The problem:
Take the line with "Given the image: Mark" as the first line and the last line of the data as the final one. Write out those lines exactly, and no others.

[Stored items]

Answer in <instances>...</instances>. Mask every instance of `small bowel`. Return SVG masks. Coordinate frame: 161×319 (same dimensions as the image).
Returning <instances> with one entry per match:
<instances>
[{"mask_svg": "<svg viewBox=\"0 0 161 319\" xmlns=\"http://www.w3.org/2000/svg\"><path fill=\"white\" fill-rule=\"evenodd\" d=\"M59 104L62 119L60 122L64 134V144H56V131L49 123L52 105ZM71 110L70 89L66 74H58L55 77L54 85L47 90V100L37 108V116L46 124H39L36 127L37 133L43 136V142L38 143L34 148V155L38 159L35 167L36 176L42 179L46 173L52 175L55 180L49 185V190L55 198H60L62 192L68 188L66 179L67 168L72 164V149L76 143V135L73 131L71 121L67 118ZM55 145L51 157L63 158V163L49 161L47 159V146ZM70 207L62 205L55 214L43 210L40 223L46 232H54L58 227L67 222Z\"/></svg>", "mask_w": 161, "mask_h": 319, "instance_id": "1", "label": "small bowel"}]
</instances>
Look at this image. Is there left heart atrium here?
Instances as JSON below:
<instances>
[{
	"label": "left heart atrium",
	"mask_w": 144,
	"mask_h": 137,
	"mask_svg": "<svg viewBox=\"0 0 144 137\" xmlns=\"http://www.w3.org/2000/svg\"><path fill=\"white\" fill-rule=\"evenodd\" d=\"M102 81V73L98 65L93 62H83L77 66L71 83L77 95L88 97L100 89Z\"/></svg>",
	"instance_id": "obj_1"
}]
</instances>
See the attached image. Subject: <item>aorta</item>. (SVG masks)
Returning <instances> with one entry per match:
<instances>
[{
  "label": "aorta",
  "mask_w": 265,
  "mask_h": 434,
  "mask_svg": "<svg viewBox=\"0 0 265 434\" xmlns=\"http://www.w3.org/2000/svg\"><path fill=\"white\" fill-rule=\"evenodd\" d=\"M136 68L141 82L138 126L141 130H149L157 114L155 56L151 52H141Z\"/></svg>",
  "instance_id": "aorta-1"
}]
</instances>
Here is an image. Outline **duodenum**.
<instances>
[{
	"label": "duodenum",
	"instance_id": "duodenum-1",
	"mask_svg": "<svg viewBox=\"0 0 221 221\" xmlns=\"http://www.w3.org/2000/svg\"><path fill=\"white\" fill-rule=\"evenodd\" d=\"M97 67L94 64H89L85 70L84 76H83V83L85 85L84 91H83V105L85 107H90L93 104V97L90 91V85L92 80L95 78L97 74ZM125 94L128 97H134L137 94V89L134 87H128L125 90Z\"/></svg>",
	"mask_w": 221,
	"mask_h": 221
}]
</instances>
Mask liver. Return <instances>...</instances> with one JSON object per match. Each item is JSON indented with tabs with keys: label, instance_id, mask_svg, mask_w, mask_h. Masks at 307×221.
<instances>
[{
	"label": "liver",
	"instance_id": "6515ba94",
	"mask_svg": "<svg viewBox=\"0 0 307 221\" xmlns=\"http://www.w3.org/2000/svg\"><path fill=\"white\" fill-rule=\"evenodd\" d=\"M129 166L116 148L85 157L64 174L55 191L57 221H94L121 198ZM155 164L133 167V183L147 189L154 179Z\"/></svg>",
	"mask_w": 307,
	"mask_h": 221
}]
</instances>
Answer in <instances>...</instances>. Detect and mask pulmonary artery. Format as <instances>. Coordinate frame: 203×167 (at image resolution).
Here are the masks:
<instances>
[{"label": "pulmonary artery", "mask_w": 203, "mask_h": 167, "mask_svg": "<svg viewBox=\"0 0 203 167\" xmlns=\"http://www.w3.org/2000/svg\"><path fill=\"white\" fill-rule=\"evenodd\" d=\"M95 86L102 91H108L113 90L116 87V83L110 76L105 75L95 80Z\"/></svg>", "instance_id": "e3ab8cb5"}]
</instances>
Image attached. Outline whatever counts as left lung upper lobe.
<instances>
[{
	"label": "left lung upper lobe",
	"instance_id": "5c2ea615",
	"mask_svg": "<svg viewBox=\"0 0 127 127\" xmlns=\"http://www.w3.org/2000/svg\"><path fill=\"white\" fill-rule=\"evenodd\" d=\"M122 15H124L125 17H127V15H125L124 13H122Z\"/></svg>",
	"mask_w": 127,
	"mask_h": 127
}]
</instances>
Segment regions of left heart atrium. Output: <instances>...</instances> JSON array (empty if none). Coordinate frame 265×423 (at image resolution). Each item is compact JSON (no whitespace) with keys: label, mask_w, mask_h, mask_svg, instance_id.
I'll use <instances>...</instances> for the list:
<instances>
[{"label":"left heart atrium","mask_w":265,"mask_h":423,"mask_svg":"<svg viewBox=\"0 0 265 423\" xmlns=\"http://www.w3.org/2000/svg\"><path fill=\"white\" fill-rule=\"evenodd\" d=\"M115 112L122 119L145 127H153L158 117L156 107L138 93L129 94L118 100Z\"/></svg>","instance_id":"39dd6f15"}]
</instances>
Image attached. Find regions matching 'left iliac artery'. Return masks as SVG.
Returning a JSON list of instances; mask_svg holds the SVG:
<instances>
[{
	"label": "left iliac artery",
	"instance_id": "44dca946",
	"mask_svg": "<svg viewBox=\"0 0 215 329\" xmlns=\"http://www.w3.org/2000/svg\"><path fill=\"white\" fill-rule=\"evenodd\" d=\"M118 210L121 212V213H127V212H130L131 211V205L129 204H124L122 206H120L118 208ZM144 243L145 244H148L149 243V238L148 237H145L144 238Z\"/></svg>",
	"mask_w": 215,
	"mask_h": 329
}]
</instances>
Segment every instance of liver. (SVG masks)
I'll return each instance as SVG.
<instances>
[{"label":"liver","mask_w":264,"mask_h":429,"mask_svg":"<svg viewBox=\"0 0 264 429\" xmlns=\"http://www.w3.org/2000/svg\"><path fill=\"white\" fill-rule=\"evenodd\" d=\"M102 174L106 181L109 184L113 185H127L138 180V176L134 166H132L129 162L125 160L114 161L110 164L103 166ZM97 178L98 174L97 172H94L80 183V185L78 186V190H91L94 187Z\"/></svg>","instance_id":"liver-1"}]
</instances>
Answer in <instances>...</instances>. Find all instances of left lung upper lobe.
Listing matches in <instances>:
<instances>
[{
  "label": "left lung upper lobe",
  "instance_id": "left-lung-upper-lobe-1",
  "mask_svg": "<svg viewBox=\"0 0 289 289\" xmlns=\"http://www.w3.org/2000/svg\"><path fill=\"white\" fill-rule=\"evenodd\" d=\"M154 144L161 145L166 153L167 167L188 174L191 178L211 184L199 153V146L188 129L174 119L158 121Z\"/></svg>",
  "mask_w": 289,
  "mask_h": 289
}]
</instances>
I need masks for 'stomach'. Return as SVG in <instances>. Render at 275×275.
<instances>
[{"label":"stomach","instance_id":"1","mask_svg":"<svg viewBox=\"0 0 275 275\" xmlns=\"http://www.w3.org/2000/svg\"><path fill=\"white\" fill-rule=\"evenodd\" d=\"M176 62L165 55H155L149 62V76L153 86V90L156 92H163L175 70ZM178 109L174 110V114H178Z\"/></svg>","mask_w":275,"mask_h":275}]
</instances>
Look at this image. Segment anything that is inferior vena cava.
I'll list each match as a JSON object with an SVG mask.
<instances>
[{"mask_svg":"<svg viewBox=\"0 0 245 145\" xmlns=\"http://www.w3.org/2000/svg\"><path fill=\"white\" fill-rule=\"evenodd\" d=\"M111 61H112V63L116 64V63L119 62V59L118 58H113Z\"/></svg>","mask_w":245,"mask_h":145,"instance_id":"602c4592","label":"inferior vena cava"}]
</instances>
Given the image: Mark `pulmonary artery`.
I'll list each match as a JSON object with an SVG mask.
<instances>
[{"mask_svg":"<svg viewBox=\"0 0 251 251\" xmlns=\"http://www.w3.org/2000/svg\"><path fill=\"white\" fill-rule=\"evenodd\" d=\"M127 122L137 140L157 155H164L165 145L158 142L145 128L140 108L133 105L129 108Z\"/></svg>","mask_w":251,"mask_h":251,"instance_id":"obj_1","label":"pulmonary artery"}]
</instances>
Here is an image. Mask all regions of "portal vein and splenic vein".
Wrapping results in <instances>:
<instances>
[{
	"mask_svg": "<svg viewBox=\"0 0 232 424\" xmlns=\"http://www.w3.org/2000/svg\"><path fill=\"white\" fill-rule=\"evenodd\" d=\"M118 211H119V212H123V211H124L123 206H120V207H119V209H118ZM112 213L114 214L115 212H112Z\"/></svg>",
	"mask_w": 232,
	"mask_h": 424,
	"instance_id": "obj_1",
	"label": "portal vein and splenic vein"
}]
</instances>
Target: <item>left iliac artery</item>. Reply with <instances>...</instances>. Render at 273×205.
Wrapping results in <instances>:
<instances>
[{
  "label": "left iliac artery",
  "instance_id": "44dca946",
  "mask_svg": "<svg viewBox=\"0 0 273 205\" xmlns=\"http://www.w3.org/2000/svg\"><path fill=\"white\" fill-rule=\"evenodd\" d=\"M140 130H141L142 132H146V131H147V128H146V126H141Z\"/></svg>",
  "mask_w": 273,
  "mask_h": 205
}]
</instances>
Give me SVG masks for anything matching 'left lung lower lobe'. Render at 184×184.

Expected output:
Given the image: Mark `pulmonary artery`.
I'll list each match as a JSON object with an SVG mask.
<instances>
[{"mask_svg":"<svg viewBox=\"0 0 251 251\" xmlns=\"http://www.w3.org/2000/svg\"><path fill=\"white\" fill-rule=\"evenodd\" d=\"M127 122L137 140L157 155H164L165 145L158 142L145 128L140 108L133 105L129 108Z\"/></svg>","mask_w":251,"mask_h":251,"instance_id":"obj_1","label":"pulmonary artery"}]
</instances>
Here is an image. Mask all regions of "portal vein and splenic vein".
Wrapping results in <instances>:
<instances>
[{
	"mask_svg": "<svg viewBox=\"0 0 232 424\" xmlns=\"http://www.w3.org/2000/svg\"><path fill=\"white\" fill-rule=\"evenodd\" d=\"M118 211H119V212H123V211H124L123 206H120V207H119V209H118ZM112 213L114 214L115 212H112Z\"/></svg>",
	"mask_w": 232,
	"mask_h": 424,
	"instance_id": "obj_1",
	"label": "portal vein and splenic vein"
}]
</instances>
Target: <item>left iliac artery</item>. Reply with <instances>...</instances>. Render at 273×205.
Wrapping results in <instances>:
<instances>
[{
  "label": "left iliac artery",
  "instance_id": "44dca946",
  "mask_svg": "<svg viewBox=\"0 0 273 205\" xmlns=\"http://www.w3.org/2000/svg\"><path fill=\"white\" fill-rule=\"evenodd\" d=\"M140 130H141L142 132H146V131H147V128H146V126H141Z\"/></svg>",
  "mask_w": 273,
  "mask_h": 205
}]
</instances>
Give me SVG masks for anything matching 'left lung lower lobe'. Render at 184×184.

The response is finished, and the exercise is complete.